Anyway, from what I hear the current Pimax hardware (at the top) is pretty great, but the software isn't exactly plug and play. It seems like they have a bit of work to do software side if they want to make foviated rendering successful in a year (or maybe Steam VR has an upcoming announcement about that and everyone has just done a great job keeping the cat in the bag). Anyway, it could be a very exciting year in VR, if all the rumors and promises pan out.
 
Reactions: salgado18

TJ Hooker

Champion
Ambassador
It's actually MUCH HIGHER than 6k. They also show at the end with the "one more thing" the headset includes a 6000PPI FRD display for the center region of the display. That area is extremely high resolution.
No, what they're calling 12K has only half the number of pixels of what would actually be 12K (although no 12K displays exist yet AFAIK). They're listing the number of sub-pixels (RGB, 3 sub pixels per pixel) rather than pixels for some reason though.

Real 12K should have four times the pixels/sub pixels as 6K. Pixmax "12K" only has double the amount.
 
Last edited:
Reactions: peachpuff

computerguy72

Distinguished
Sep 22, 2011
188
0
18,690
1
No, what they're calling 12K has only half the number of pixels of what would actually be 12K (although no 12K displays exist yet AFAIK). They're listing the number of sub-pixels (RGB, 3 sub pixels per pixel) rather than pixels for some reason though.

Real 12K should have four times the pixels/sub pixels as 6K. Pixmax "12K" only has double the amount.
No, at the end they have a section called "one more thing" where they show the center of the screen is close to 6000ppi and 70ppd using a high resolution projector for the center of the screen. So you are incorrect.
 

TJ Hooker

Champion
Ambassador
No, at the end they have a section called "one more thing" where they show the center of the screen is close to 6000ppi and 70ppd using a high resolution projector for the center of the screen. So you are incorrect.
I don't see any of that in this article, could you provide a link to what you're referring to? Either way, pixel density (PPI/PPD) and pixel count are two different things.

According to Pixmax's own slide (3rd image in this article), their "12K" headset has 120.4M sub pixels. A real 12K display would have 4x the sub pixels of a 6K display, so ~244M.
 

spongiemaster

Estimable
Dec 12, 2019
1,859
930
3,560
0
I don't see any of that in this article, could you provide a link to what you're referring to? Either way, pixel density (PPI/PPD) and pixel count are two different things.

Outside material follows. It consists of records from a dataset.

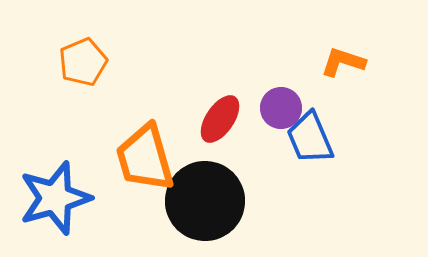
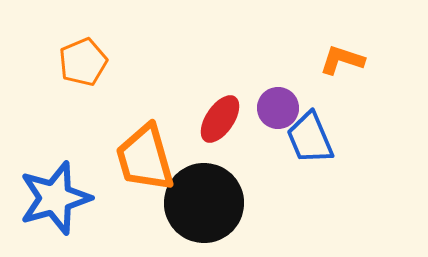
orange L-shape: moved 1 px left, 2 px up
purple circle: moved 3 px left
black circle: moved 1 px left, 2 px down
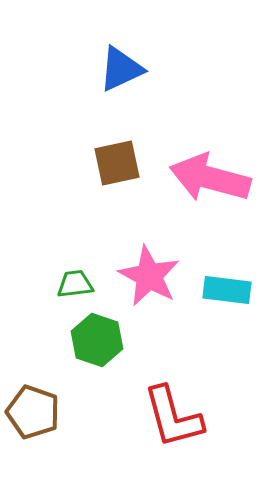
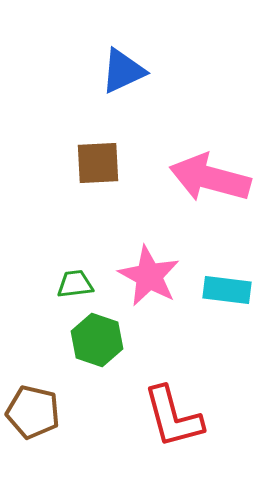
blue triangle: moved 2 px right, 2 px down
brown square: moved 19 px left; rotated 9 degrees clockwise
brown pentagon: rotated 6 degrees counterclockwise
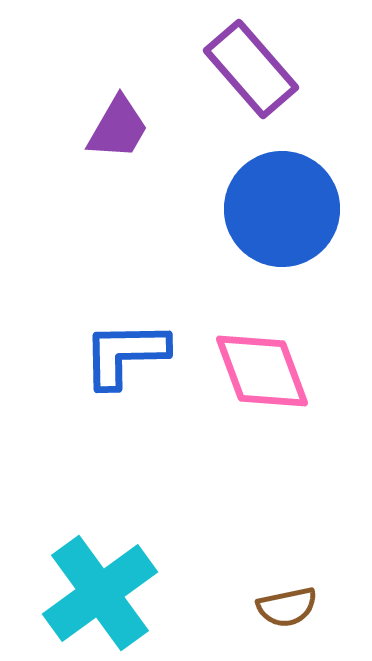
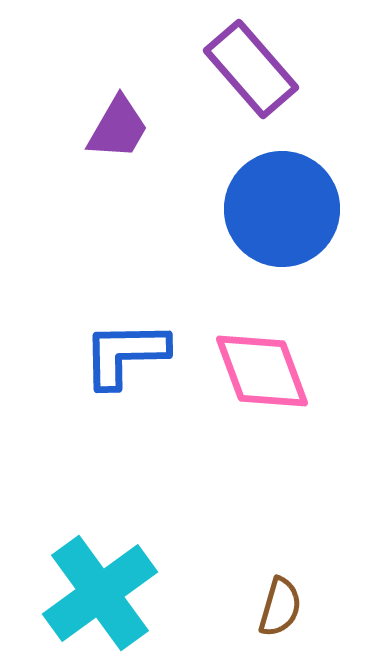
brown semicircle: moved 7 px left; rotated 62 degrees counterclockwise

According to Pixmax's own slide (3rd image in this article), their "12K" headset has 120.4M sub pixels. A real 12K display would have 4x the sub pixels of a 6K display, so ~244M.
Don't see what he's talking about either, but it sounds like something akin to Nvidia multi-res shading where items not in your direct line of site are rendered at lower resolutions to improve performance. He's misunderstanding what they are talking about. Two 6k screens side by side do not make a 12k screen. They make 1/2 of one.
 
Reactions: TJ Hooker

computerguy72

Distinguished
Sep 22, 2011
188
0
18,690
1
Don't see what he's talking about either, but it sounds like something akin to Nvidia multi-res shading where items not in your direct line of site are rendered at lower resolutions to improve performance. He's misunderstanding what they are talking about. Two 6k screens side by side do not make a 12k screen. They make 1/2 of one.
Incorrect, look at their Pimax Frontier video at the end. 3rd try here. Last 40 seconds of their video. It has decent explanation of the extra internal projectors resolution.
It seems you are commenting without even watching their provided information. It's at 1:05 and 48 seconds.

Here is the link with the time index:
View: https://youtu.be/sNfEDlAUGU0?t=3948
BTW Even your comment about resolution is not right. They say it has 4 6k screens not two.
 

spongiemaster

Estimable
Dec 12, 2019
1,859
930
3,560
0
Incorrect, look at their Pimax Frontier video at the end. 3rd try here. Last 40 seconds of their video. It has decent explanation of the extra internal projectors resolution.
It seems you are commenting without even watching their provided information. It's at 1:05 and 48 seconds.

Here is the link with the time index:
View: https://youtu.be/sNfEDlAUGU0?t=3948
BTW Even your comment about resolution is not right. They say it has 4 6k screens not two.
Just no. You're confusing resolution with pixel density. The lens on the new "12k" head set have higher pixel density (pixels per degree for VR) at the center. This is an independent attribute vs resolution. The resolution for each lense is 6k, 5620x2720 (which isn't even really 6k, but 5.7k, the only 6k video standard is 6144x3160). Those two combined have less than half the pixels of a true 12k display. Every single previous Pimax VR headset has been deceivingly named the same way. If you look at either of their 8k headsets on their website:

Pimax Vision 8K X - | VR Headset | Virtual Reality Equipment

You will find this:

Resolution3840 * 2160 * 2

3840 * 2160 * 2 = 16,588,800 pixels
Actual 8k is 7680x4320 = 33,177,600 pixels which is twice as many pixels compared to the Pimax 8k units.
 

computerguy72

Distinguished
Sep 22, 2011
188
0
18,690
1
Actual 8k is 7680x4320
Wow you are always wrong. Like a 0% hit rate.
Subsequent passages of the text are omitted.